- The Washington Times - Monday, June 13, 2022

The House Jan. 6 committee honed in on former President Donald Trump’s massive political war chest Monday, saying he duped donors into handing over millions in campaign contributions based on his false claims that the 2020 election was stolen.

Those same funds, which the committee said were funneled into Mr. Trump’s Save America PAC, now threaten vulnerable congressional Democrats and, observers say, could bankroll a possible 2024 presidential campaign.

“Not only was there the big lie, there was ‘the big rip-off,’” Rep. Zoe Lofgren, California Democrat and member of the committee, said at the conclusion of Monday’s hearing.

“Trump used the lies he told to raise millions of dollars from the American people,” she said. “These fundraising schemes were also part of the effort to disseminate the false claims of election fraud.”

But Democrats aren’t the only party blaming their opponents for using the Capitol attack on Jan. 6, 2021, for their partisan political benefit.

Trump backers on Twitter accused the committee of using its probe as a ploy to motivate Democratic donors.


SEE ALSO: Rep. Jordan accuses Jan. 6 committee of altering evidence, lying to public


“The U.S. House select committee’s Thursday hearing on their Jan. 6 findings is being used to drive up donation dollars for the Democratic Party going into the November midterm elections,” the Trump War Room account tweeted Monday.

In its follow-up hearing to Thursday’s prime-time debut, committee members built the case that Mr. Trump knowingly peddled false claims that the election was stolen against the advice of several campaign advisers and administration officials.

Several administration officials, campaign insiders and election experts testified to the committee that they attempted to dissuade Mr. Trump from further pursuing the claims.

Trump campaign manager William Stepien, who was scheduled to appear before the committee in person before backing out because his wife went into labor, told the committee in a recorded deposition that he urged the president against attorney Rudolph W. Giuliani’s advice to declare victory on election night.

Mr. Trump’s son-in-law, Jared Kushner, also told the committee that he told the president that calling the election was “not the approach I would take if I was you.”

Former Attorney General William Barr said in his recorded deposition to the committee, introduced Monday, that Mr. Trump latched onto claims of election fraud “right out of the box on election night” before there was any way the claims could be proven.


SEE ALSO: Trump’s Truth Social denies banning users in censorship of Jan. 6 committee hearings


Mr. Barr said he worried that Mr. Trump was losing his grip on reality as he stood by his claims of rampant voter fraud in the weeks after the election.

“After the election, he didn’t seem to be listening,” Mr. Barr said of Mr. Trump.

In his deposition, Mr. Barr also had called Mr. Trump’s election claims “b———-t,” “complete nonsense,” and “crazy stuff.”

Mr. Barr, who publicly dismissed Mr. Trump’s claims before departing the administration in December 2020 over their clash, said he told Mr.
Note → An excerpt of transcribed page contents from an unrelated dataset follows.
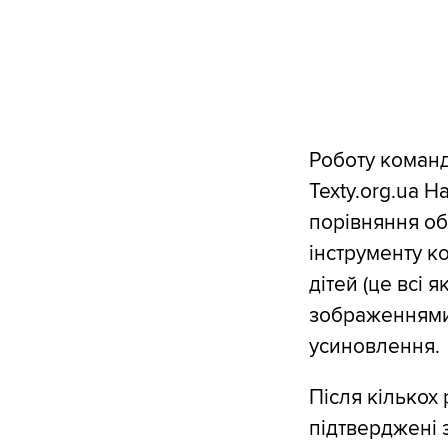
Роботу команд
Texty.org.ua 
порівняння об
інструменту к
дітей (це всі я
зображеннями 
усиновлення.
Після кількох 
підтверджені з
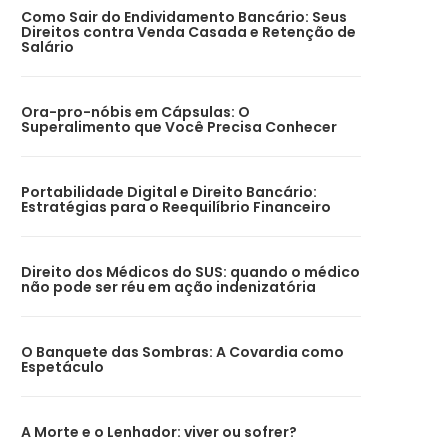
Como Sair do Endividamento Bancário: Seus
Direitos contra Venda Casada e Retenção de
Salário
Ora-pro-nóbis em Cápsulas: O
Superalimento que Você Precisa Conhecer
Portabilidade Digital e Direito Bancário:
Estratégias para o Reequilíbrio Financeiro
Direito dos Médicos do SUS: quando o médico
não pode ser réu em ação indenizatória
O Banquete das Sombras: A Covardia como
Espetáculo
A Morte e o Lenhador: viver ou sofrer?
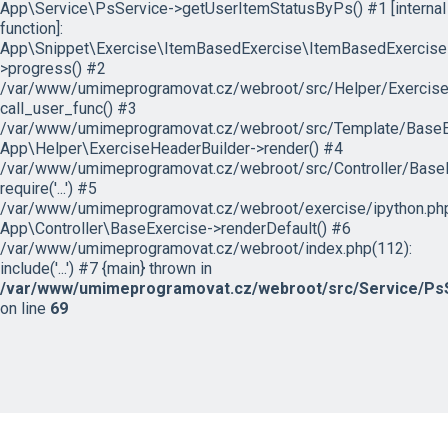
App\Service\PsService->getUserItemStatusByPs() #1 [internal
function]:
App\Snippet\Exercise\ItemBasedExercise\ItemBasedExercise
>progress() #2
/var/www/umimeprogramovat.cz/webroot/src/Helper/ExerciseH
call_user_func() #3
/var/www/umimeprogramovat.cz/webroot/src/Template/BaseExe
App\Helper\ExerciseHeaderBuilder->render() #4
/var/www/umimeprogramovat.cz/webroot/src/Controller/BaseE
require('...') #5
/var/www/umimeprogramovat.cz/webroot/exercise/ipython.php
App\Controller\BaseExercise->renderDefault() #6
/var/www/umimeprogramovat.cz/webroot/index.php(112):
include('...') #7 {main} thrown in
/var/www/umimeprogramovat.cz/webroot/src/Service/PsS
on line
69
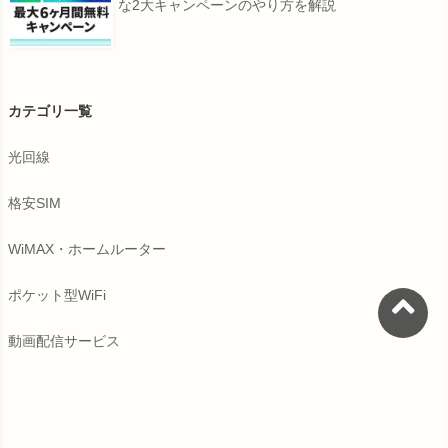
な2大キャンペーンのやり方を解説
カテゴリ一覧
光回線
格安SIM
WiMAX・ホームルーター
ポケット型WiFi
動画配信サービス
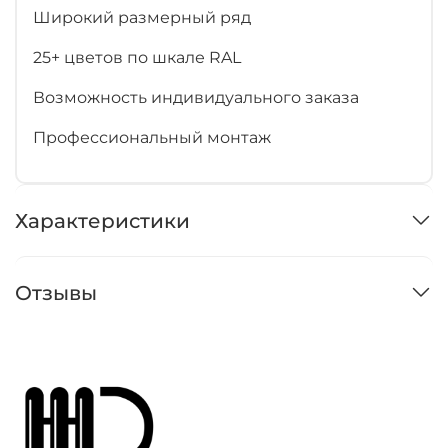
Широкий размерный ряд
25+ цветов по шкале RAL
Возможность индивидуального заказа
Профессиональный монтаж
Характеристики
Отзывы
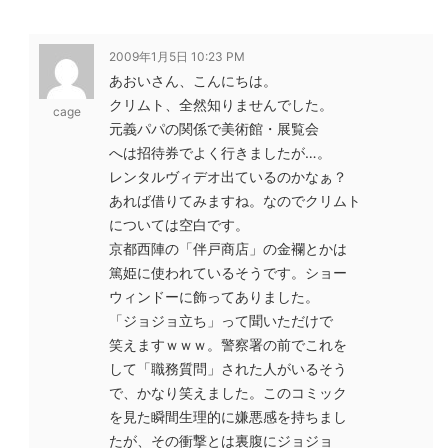
2009年1月5日 10:23 PM
あおいさん、こんにちは。
クリムト、全然知りませんでした。
cage
元義パパの関係で美術館・展覧会
へは招待券でよく行きましたが…。
レンタルヴィデオ出ているのかなぁ？
あれば借りてみますね。なのでクリムト
については空白です。
京都西陣の「伴戸商店」の金襴とかは
篤姫に使われているそうです。ショー
ウィンドーに飾ってありました。
「ジョジョ立ち」って聞いただけで
笑えますｗｗｗ。警察署の前でこれを
して「職務質問」された人がいるそう
で、かなり笑えました。このコミック
を見た瞬間生理的に嫌悪感を持ちまし
たが、その衝撃とは裏腹にジョジョ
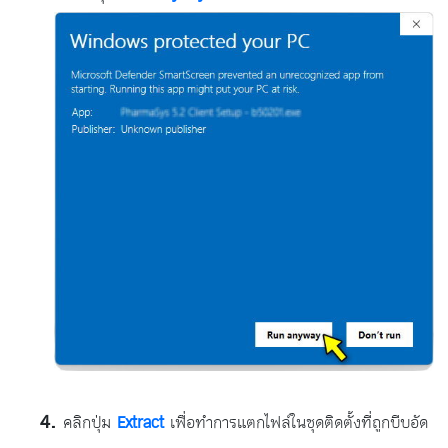
คลิกปุ่ม
Extract
เพื่อทำการแตกไฟล์ในชุดติดตั้งที่ถูกบีบอัด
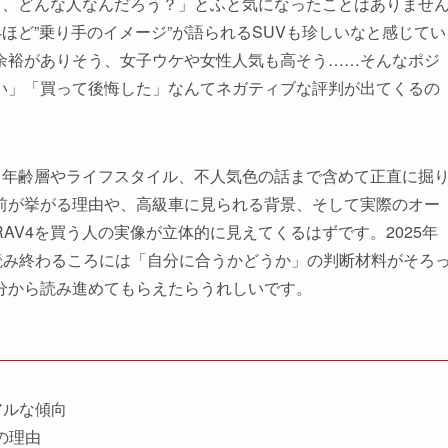
て、どんな人なんだろう？」とふと気になったことはありませ
ほど”乗り手のイメージ”が語られるSUVも珍しいなと感じてい
余裕がありそう、女子ウケや女性人気も高そう……そんなポジ
い」「買って後悔した」なんてネガティブな評判が出てくるの
、年齢層やライフスタイル、不人気色の話まで含めて正直に掘
前が挙がる理由や、高級車に見られる背景、そして実際のオー
AV4を買う人の実像が立体的に見えてくるはずです。2025年
読み終わるころには「自分に合うかどうか」の判断材料がそろ
分から読み進めてもらえたらうれしいです。
アルな傾向
の理由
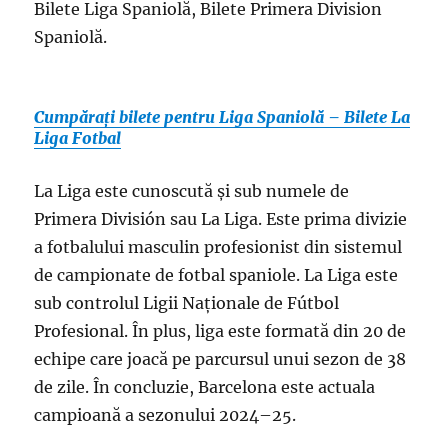
Bilete Liga Spaniolă, Bilete Primera Division
Spaniolă.
Cumpărați bilete pentru Liga Spaniolă – Bilete La
Liga Fotbal
La Liga este cunoscută și sub numele de
Primera División sau La Liga. Este prima divizie
a fotbalului masculin profesionist din sistemul
de campionate de fotbal spaniole. La Liga este
sub controlul Ligii Naționale de Fútbol
Profesional. În plus, liga este formată din 20 de
echipe care joacă pe parcursul unui sezon de 38
de zile. În concluzie, Barcelona este actuala
campioană a sezonului 2024–25.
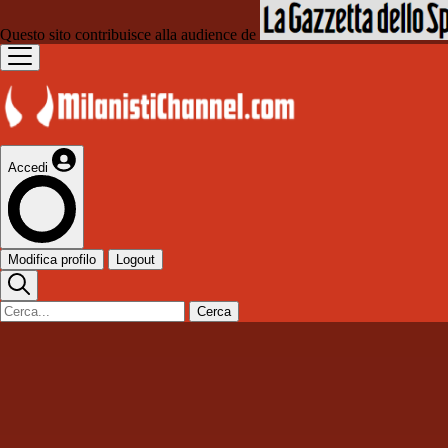
Questo sito contribuisce alla audience de
Accedi
Modifica profilo
Logout
Cerca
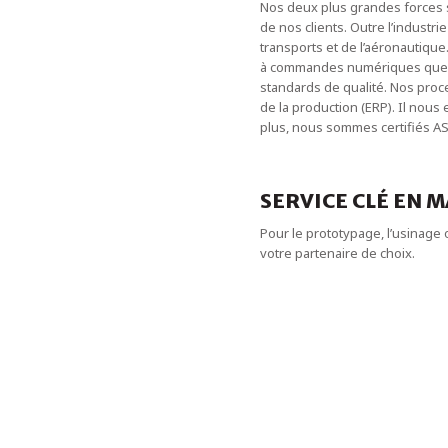
Nos deux plus grandes forces
de nos clients. Outre l’industr
transports et de l’aéronautiqu
à commandes numériques que n
standards de qualité. Nos proc
de la production (ERP). Il nous
plus, nous sommes certifiés AS
SERVICE CLÉ EN M
Pour le prototypage, l’usinage 
votre partenaire de choix.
Trump repeatedly that there was no evidence of widespread fraud in the election.

“I was somewhat demoralized, because I thought, boy, if he really believes this stuff, he has lost contact with — he’s become detached from reality if he really believes this stuff,” he said in his testimony released Monday.

Members of the panel said Mr. Trump knew the claims were warrantless, and that he used the charade to fill his coffers.

In a prerecorded video aired during the hearing, the committee’s senior investigative counsel, Amanda Wick, said the Trump campaign sent millions of fundraising emails, up to 25 per day, claiming that “the left-wing mob was undermining the election,” and called on supporters to donate to an “election defense fund,” which the committee said did not exist.

The committee said the former president has raised $250 million from the bogus claims, with nearly $100 million pouring in during the week after the election alone.

Most of those funds, the committee said, poured into Mr. Trump’s Save America PAC, an entity Mr. Trump has used to back Republican loyalists in key battleground states as Republicans fight to take back the majority in this year’s primaries.

And given Mr. Trump’s less than veiled hints that he will run for office again in 2024, the former president’s ability to capitalize on his supporters’ distrust of the election could pose a grave threat to Democrats far beyond the primaries.

In a Save America PAC fundraising email sent Monday as the committee wrapped up its hearing, Mr. Trump appealed to those “who fought alongside me from the countless Impeachment WITCH HUNTS to the Election SCAM and to now” for continued support.

“Donors deserve to know where their funds are really going,” Ms. Lofgren said during Monday’s hearing. “They deserve better than what President Trump and his team did.”

Mr. Trump filed a 12-page rebuttal to the hearing Monday evening, blasting the committee as a “kangaroo court,” which he says Democrats have set up “hoping to distract the American people from the great pain they are experiencing.”

He also pushed back on the committee’s claims that his theories of election fraud were unfounded, citing what he says was an early stoppage of vote counts on election night, nation-wide ballot trafficking and ballot harvesting irregularities, and other grievances.